Exercise — An exact restatement is required. Cover only the lines of the records from the first through the line with "Оптовый магазин для юр. лиц", and skip pictures.

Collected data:
*** Block opens ***

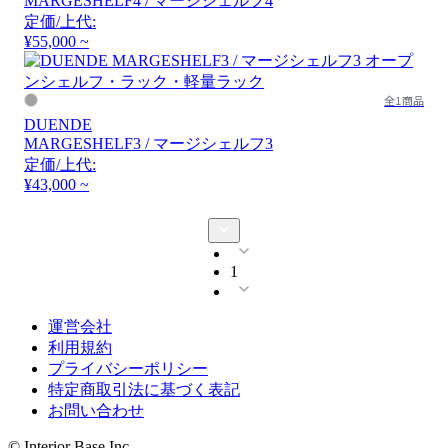
MARGESHELF4 / マージシェルフ4
定価/上代:
¥55,000 ~
全1商品
DUENDE
MARGESHELF3 / マージシェルフ3
定価/上代:
¥43,000 ~
1
運営会社
利用規約
プライバシーポリシー
特定商取引法に基づく表記
お問い合わせ
© Interior Base Inc.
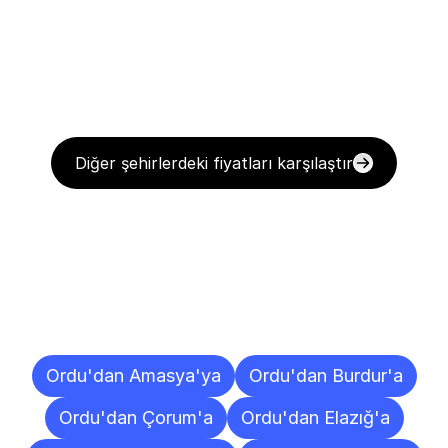
Diğer şehirlerdeki fiyatları karşılaştır
Diğer
Şehirlere
Teslimat
Noktaları
Ordu'dan Amasya'ya
Ordu'dan Burdur'a
Ordu'dan Çorum'a
Ordu'dan Elazığ'a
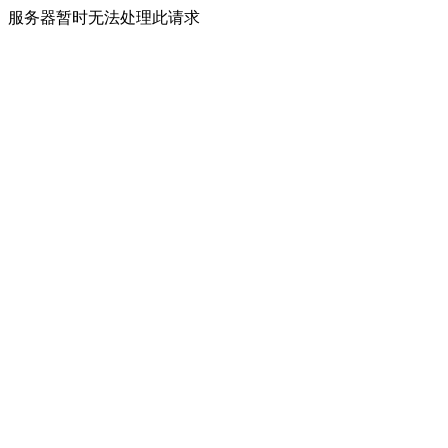
服务器暂时无法处理此请求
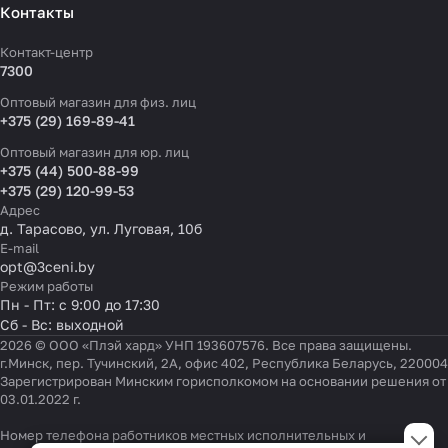
Контакты
Контакт-центр
7300
Оптовый магазин для физ. лиц
+375 (29) 169-89-41
Оптовый магазин для юр. лиц
+375 (44) 500-88-99
+375 (29) 120-99-53
Адрес
д. Тарасово, ул. Луговая, 10б
E-mail
opt@3ceni.by
Режим работы
Пн - Пт: с 9:00 до 17:30
Сб - Вс: выходной
2026 © ООО «Плэй хард» УНП 193607576. Все права защищены.
г.Минск, пер. Тучинский, 2А, офис 402, Республика Беларусь, 220004
Зарегистрирован Минским горисполкомом на основании решения от
03.01.2022 г.
Настройки файлов cookie
Номер телефона работников местных исполнительных и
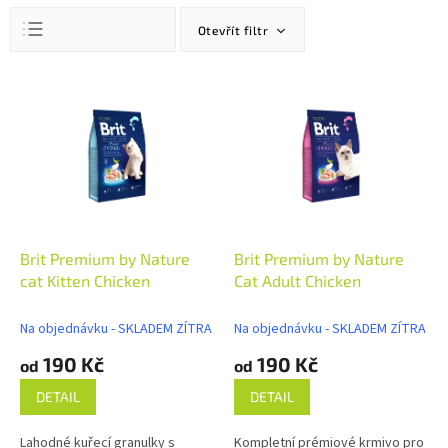
Ř
Otevřít filtr
a
z
Doporučujeme
e
V
n
ý
Nejlevnější
í
p
Nejdražší
p
i
r
s
Nejprodávanější
o
p
Abecedně
d
r
u
o
k
d
Brit Premium by Nature
Brit Premium by Nature
t
u
cat Kitten Chicken
Cat Adult Chicken
ů
k
t
Na objednávku - SKLADEM ZÍTRA
Na objednávku - SKLADEM ZÍTRA
ů
190 Kč
190 Kč
od
od
DETAIL
DETAIL
Lahodné kuřecí granulky s
Kompletní prémiové krmivo pro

*** Block closes ***

Written answer —
MARGESHELF4 / マージシェルフ4
定価/上代:
¥55,000 ~
全1商品
DUENDE
MARGESHELF3 / マージシェルフ3
定価/上代:
¥43,000 ~
1
運営会社
利用規約
プライバシーポリシー
特定商取引法に基づく表記
お問い合わせ
© Interior Base Inc.
Diğer şehirlerdeki fiyatları karşılaştır
Diğer
Şehirlere
Teslimat
Noktaları
Ordu'dan Amasya'ya
Ordu'dan Burdur'a
Ordu'dan Çorum'a
Ordu'dan Elazığ'a
服务器暂时无法处理此请求
Контакты
Контакт-центр
7300
Оптовый магазин для физ. лиц
+375 (29) 169-89-41
Оптовый магазин для юр. лиц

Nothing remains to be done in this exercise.